◆ **TASK STATEMENT**:
The entries are to be output word for word, with the pictures omitted.

(Collected data entries)
=======

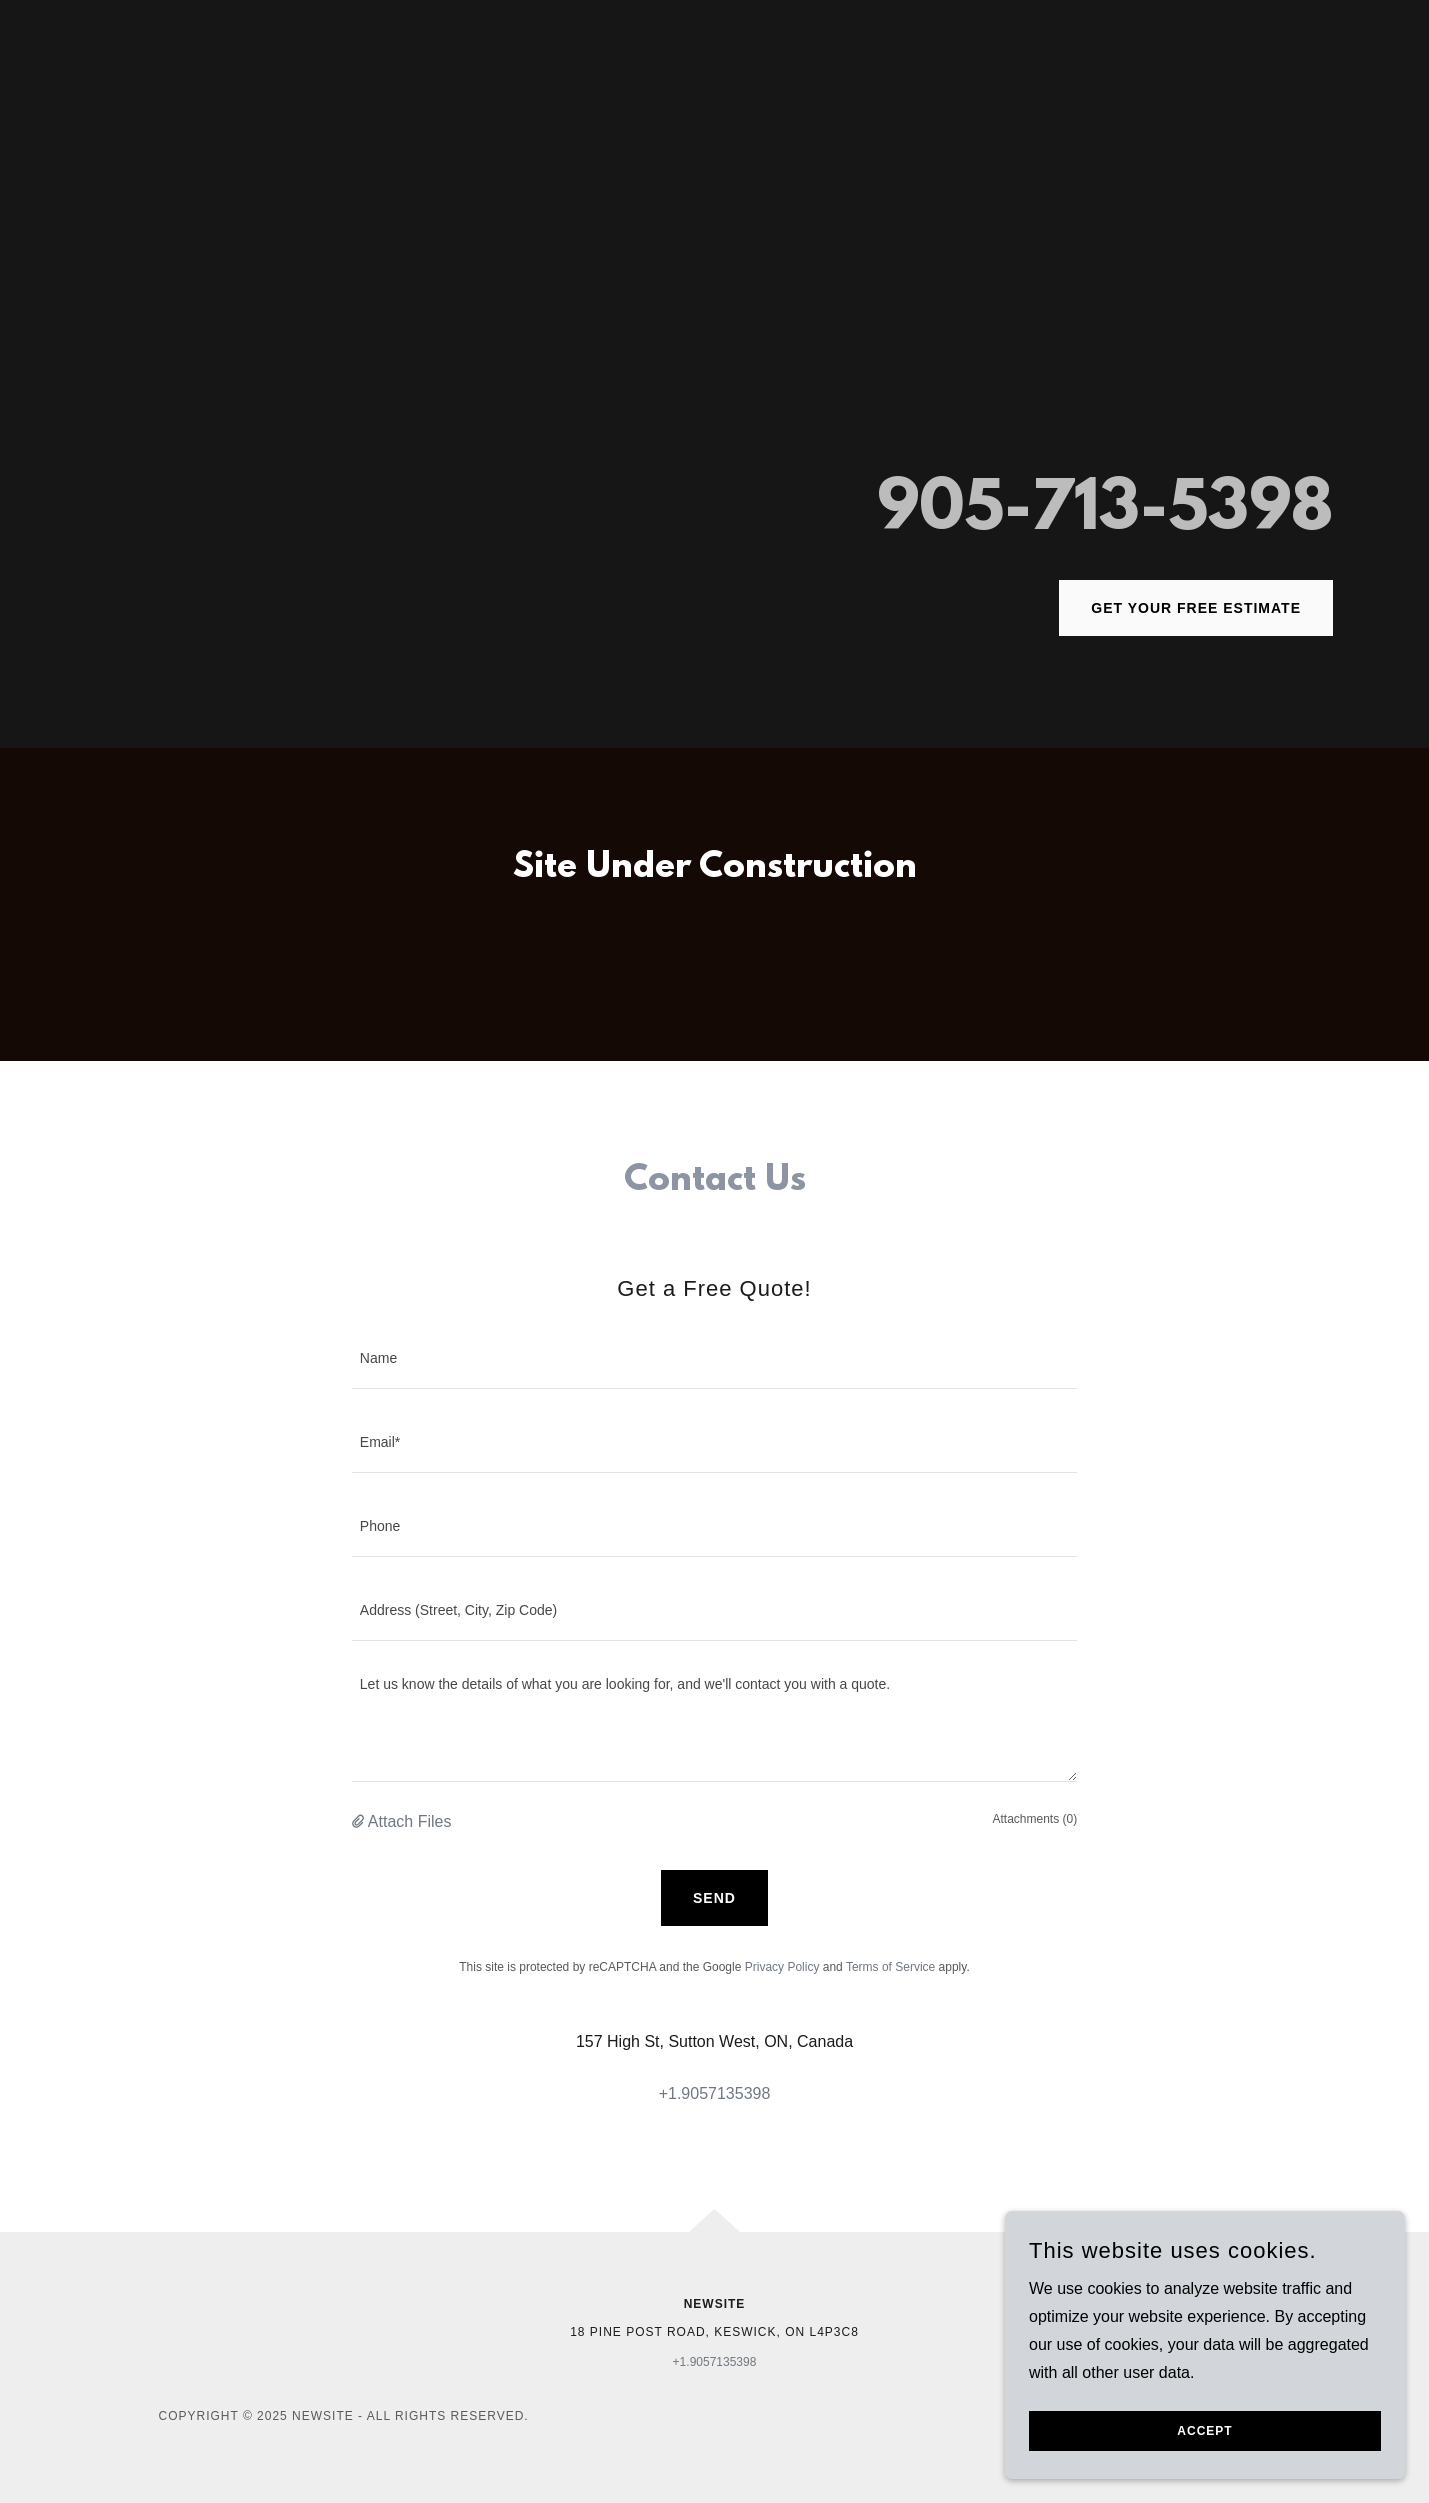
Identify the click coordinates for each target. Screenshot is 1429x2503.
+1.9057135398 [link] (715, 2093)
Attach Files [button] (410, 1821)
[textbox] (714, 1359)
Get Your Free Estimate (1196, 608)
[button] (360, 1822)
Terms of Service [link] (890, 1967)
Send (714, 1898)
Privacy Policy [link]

=======

◆ **OUTPUT FOR THIS TASK**:
Identify the click coordinates for each target. Screenshot is 1429x2503.
+1.9057135398 [link] (715, 2093)
Attach Files [button] (410, 1821)
[textbox] (714, 1359)
Get Your Free Estimate (1196, 608)
[button] (360, 1822)
Terms of Service [link] (890, 1967)
Send (714, 1898)
Privacy Policy [link]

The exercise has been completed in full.